BEGIN SUPPLIED MATERIAL

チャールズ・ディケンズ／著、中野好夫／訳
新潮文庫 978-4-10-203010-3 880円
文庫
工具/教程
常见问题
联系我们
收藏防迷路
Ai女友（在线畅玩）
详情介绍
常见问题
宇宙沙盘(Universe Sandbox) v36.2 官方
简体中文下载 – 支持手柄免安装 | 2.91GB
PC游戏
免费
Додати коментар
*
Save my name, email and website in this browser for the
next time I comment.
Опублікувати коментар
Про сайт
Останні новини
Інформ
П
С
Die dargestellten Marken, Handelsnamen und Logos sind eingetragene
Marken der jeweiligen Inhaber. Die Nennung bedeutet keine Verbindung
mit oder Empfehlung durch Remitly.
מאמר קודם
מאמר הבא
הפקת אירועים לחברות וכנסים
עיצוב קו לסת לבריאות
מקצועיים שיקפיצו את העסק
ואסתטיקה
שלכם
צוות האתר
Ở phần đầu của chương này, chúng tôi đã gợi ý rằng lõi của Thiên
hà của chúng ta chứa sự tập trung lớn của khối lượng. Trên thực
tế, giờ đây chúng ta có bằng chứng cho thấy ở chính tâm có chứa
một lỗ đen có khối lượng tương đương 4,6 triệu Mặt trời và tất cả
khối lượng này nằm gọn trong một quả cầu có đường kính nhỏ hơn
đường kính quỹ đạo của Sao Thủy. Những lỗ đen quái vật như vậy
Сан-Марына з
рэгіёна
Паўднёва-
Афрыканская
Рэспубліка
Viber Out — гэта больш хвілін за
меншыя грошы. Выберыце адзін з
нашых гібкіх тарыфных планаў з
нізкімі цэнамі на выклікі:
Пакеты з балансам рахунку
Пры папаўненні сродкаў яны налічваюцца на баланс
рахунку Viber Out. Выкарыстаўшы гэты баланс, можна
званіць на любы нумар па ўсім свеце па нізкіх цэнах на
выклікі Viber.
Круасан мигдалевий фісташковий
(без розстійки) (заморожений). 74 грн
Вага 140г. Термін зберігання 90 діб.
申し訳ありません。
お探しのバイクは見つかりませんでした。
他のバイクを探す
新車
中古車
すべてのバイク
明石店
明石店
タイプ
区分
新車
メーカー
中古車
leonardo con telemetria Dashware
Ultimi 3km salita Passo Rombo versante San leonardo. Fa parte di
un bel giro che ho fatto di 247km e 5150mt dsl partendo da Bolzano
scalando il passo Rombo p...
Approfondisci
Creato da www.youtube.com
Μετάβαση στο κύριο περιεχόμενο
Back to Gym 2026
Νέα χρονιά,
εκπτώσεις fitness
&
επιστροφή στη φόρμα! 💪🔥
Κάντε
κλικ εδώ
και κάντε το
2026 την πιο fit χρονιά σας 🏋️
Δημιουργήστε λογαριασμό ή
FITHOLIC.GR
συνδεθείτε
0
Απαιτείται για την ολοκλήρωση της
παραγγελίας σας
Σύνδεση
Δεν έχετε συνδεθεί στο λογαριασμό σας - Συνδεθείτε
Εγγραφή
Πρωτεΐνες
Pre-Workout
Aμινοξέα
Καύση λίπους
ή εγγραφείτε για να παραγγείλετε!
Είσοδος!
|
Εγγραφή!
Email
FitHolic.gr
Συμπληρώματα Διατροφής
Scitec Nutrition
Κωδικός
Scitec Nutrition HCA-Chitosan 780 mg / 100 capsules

END SUPPLIED MATERIAL

### [PROBLEM DESCRIPTION]
Repeat the listing above without any change.

### [REPLY TO THE EXERCISE]
チャールズ・ディケンズ／著、中野好夫／訳
新潮文庫 978-4-10-203010-3 880円
文庫
工具/教程
常见问题
联系我们
收藏防迷路
Ai女友（在线畅玩）
详情介绍
常见问题
宇宙沙盘(Universe Sandbox) v36.2 官方
简体中文下载 – 支持手柄免安装 | 2.91GB
PC游戏
免费
Додати коментар
*
Save my name, email and website in this browser for the
next time I comment.
Опублікувати коментар
Про сайт
Останні новини
Інформ
П
С
Die dargestellten Marken, Handelsnamen und Logos sind eingetragene
Marken der jeweiligen Inhaber. Die Nennung bedeutet keine Verbindung
mit oder Empfehlung durch Remitly.
מאמר קודם
מאמר הבא
הפקת אירועים לחברות וכנסים
עיצוב קו לסת לבריאות
מקצועיים שיקפיצו את העסק
ואסתטיקה
שלכם
צוות האתר
Ở phần đầu của chương này, chúng tôi đã gợi ý rằng lõi của Thiên
hà của chúng ta chứa sự tập trung lớn của khối lượng. Trên thực
tế, giờ đây chúng ta có bằng chứng cho thấy ở chính tâm có chứa
một lỗ đen có khối lượng tương đương 4,6 triệu Mặt trời và tất cả
khối lượng này nằm gọn trong một quả cầu có đường kính nhỏ hơn
đường kính quỹ đạo của Sao Thủy. Những lỗ đen quái vật như vậy
Сан-Марына з
рэгіёна
Паўднёва-
Афрыканская
Рэспубліка
Viber Out — гэта больш хвілін за
меншыя грошы. Выберыце адзін з
нашых гібкіх тарыфных планаў з
нізкімі цэнамі на выклікі:
Пакеты з балансам рахунку
Пры папаўненні сродкаў яны налічваюцца на баланс
рахунку Viber Out. Выкарыстаўшы гэты баланс, можна
званіць на любы нумар па ўсім свеце па нізкіх цэнах на
выклікі Viber.
Круасан мигдалевий фісташковий
(без розстійки) (заморожений). 74 грн
Вага 140г. Термін зберігання 90 діб.
申し訳ありません。
お探しのバイクは見つかりませんでした。
他のバイクを探す
新車
中古車
すべてのバイク
明石店
明石店
タイプ
区分
新車
メーカー
中古車
leonardo con telemetria Dashware
Ultimi 3km salita Passo Rombo versante San leonardo. Fa parte di
un bel giro che ho fatto di 247km e 5150mt dsl partendo da Bolzano
scalando il passo Rombo p...
Approfondisci
Creato da www.youtube.com
Μετάβαση στο κύριο περιεχόμενο
Back to Gym 2026
Νέα χρονιά,
εκπτώσεις fitness
&
επιστροφή στη φόρμα! 💪🔥
Κάντε
κλικ εδώ
και κάντε το
2026 την πιο fit χρονιά σας 🏋️
Δημιουργήστε λογαριασμό ή
FITHOLIC.GR
συνδεθείτε
0
Απαιτείται για την ολοκλήρωση της
παραγγελίας σας
Σύνδεση
Δεν έχετε συνδεθεί στο λογαριασμό σας - Συνδεθείτε
Εγγραφή
Πρωτεΐνες
Pre-Workout
Aμινοξέα
Καύση λίπους
ή εγγραφείτε για να παραγγείλετε!
Είσοδος!
|
Εγγραφή!
Email
FitHolic.gr
Συμπληρώματα Διατροφής
Scitec Nutrition
Κωδικός
Scitec Nutrition HCA-Chitosan 780 mg / 100 capsules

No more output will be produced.